HARKing can take many forms, but one simple approach involves reversing the predictions after inspecting the data. Suppose that a researcher formulates the hypothesis that, based on the associations we form across our lifetime between the color red and various behavioral acts of stopping (e.g., traffic lights; stop signs; hazard signs), people should become more cautious in a gambling task when the stimuli used are red rather than white. After running the experiment, however, the researcher finds the opposite result: people gambled more when exposed to red stimuli. According to the H-D method, the correct approach here would be to report that the hypothesis was unsupported, admitting that additional experiments may be required to understand how this unexpected result arose and its theoretical implications. However, the researcher realizes that this conclusion may be difficult to publish without conducting those additional experiments, and he or she also knows that nobody reviewing the paper would be aware that the original hypothesis was unsupported.

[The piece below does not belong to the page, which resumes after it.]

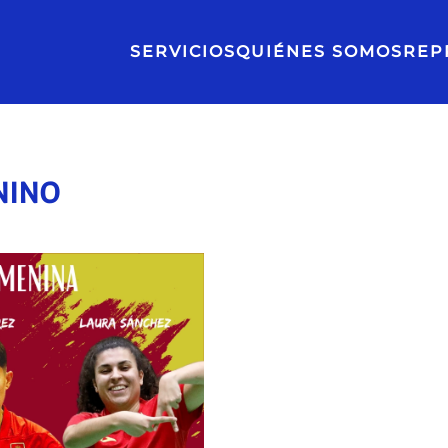
SERVICIOS
QUIÉNES SOMOS
REP
NINO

So, to create a more compelling narrative, the researcher returns to the literature and searches for studies suggesting that being exposed to the color red can lead people to “see red,” losing control and becoming more impulsive. Armed with a small number of cherry-picked findings, the researcher ignores the original (better grounded) rationale and rewrites the hypothesis to predict that people will actually gamble more when exposed to red stimuli. In the final published paper, the introduction section is written with this post hoc hypothesis presented as a priori.